* [WHAT THE TASK ASKS]
For the data that follows, return each line unchanged and drop the pictures.

[Saved entries]

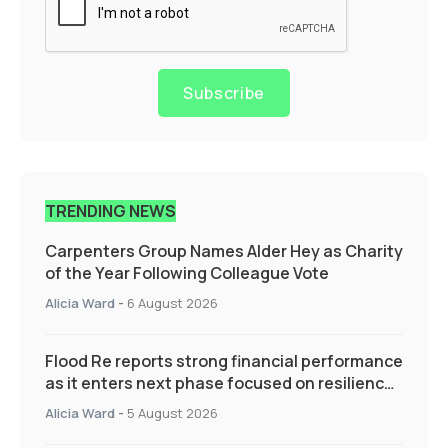
Subscribe
TRENDING NEWS
Carpenters Group Names Alder Hey as Charity
of the Year Following Colleague Vote
Alicia Ward
-
6 August 2026
Flood Re reports strong financial performance
as it enters next phase focused on resilience
and targeted support
Alicia Ward
-
5 August 2026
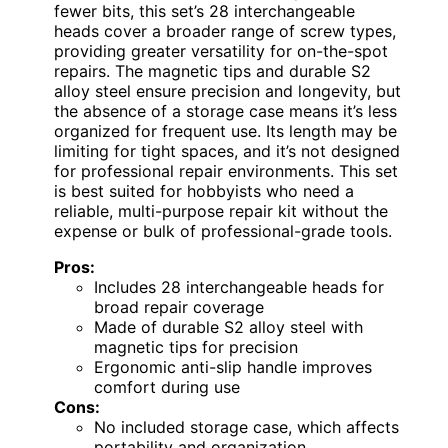
fewer bits, this set’s 28 interchangeable
heads cover a broader range of screw types,
providing greater versatility for on-the-spot
repairs. The magnetic tips and durable S2
alloy steel ensure precision and longevity, but
the absence of a storage case means it’s less
organized for frequent use. Its length may be
limiting for tight spaces, and it’s not designed
for professional repair environments. This set
is best suited for hobbyists who need a
reliable, multi-purpose repair kit without the
expense or bulk of professional-grade tools.
Pros:
Includes 28 interchangeable heads for
broad repair coverage
Made of durable S2 alloy steel with
magnetic tips for precision
Ergonomic anti-slip handle improves
comfort during use
Cons:
No included storage case, which affects
portability and organization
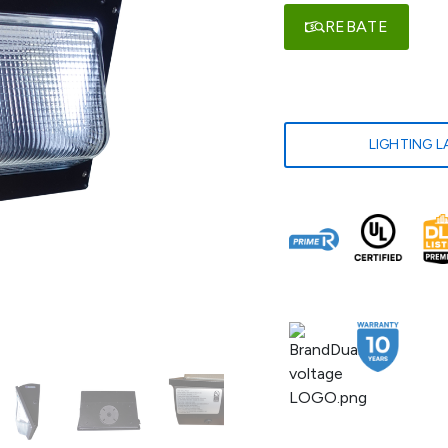
REBATE
LIGHTING 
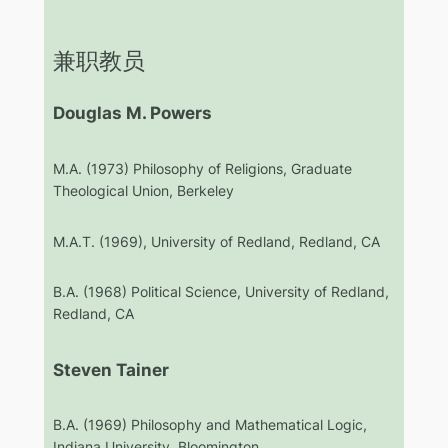
兼职教员
Douglas M. Powers
M.A. (1973) Philosophy of Religions, Graduate
Theological Union, Berkeley
M.A.T. (1969), University of Redland, Redland, CA
B.A. (1968) Political Science, University of Redland,
Redland, CA
Steven Tainer
B.A. (1969) Philosophy and Mathematical Logic,
Indiana University, Bloomington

* [EXERCISE ANSWER]
Subscribe
TRENDING NEWS
Carpenters Group Names Alder Hey as Charity
of the Year Following Colleague Vote
Alicia Ward
-
6 August 2026
Flood Re reports strong financial performance
as it enters next phase focused on resilience
and targeted support
Alicia Ward
-
5 August 2026
fewer bits, this set’s 28 interchangeable
heads cover a broader range of screw types,
providing greater versatility for on-the-spot
repairs. The magnetic tips and durable S2
alloy steel ensure precision and longevity, but
the absence of a storage case means it’s less
organized for frequent use. Its length may be
limiting for tight spaces, and it’s not designed
for professional repair environments. This set
is best suited for hobbyists who need a
reliable, multi-purpose repair kit without the
expense or bulk of professional-grade tools.
Pros:
Includes 28 interchangeable heads for
broad repair coverage
Made of durable S2 alloy steel with
magnetic tips for precision
Ergonomic anti-slip handle improves
comfort during use
Cons:
No included storage case, which affects
portability and organization
REBATE
LIGHTING 
兼职教员
Douglas M. Powers
M.A. (1973) Philosophy of Religions, Graduate
Theological Union, Berkeley
M.A.T. (1969), University of Redland, Redland, CA
B.A. (1968) Political Science, University of Redland,
Redland, CA
Steven Tainer
B.A. (1969) Philosophy and Mathematical Logic,
Indiana University, Bloomington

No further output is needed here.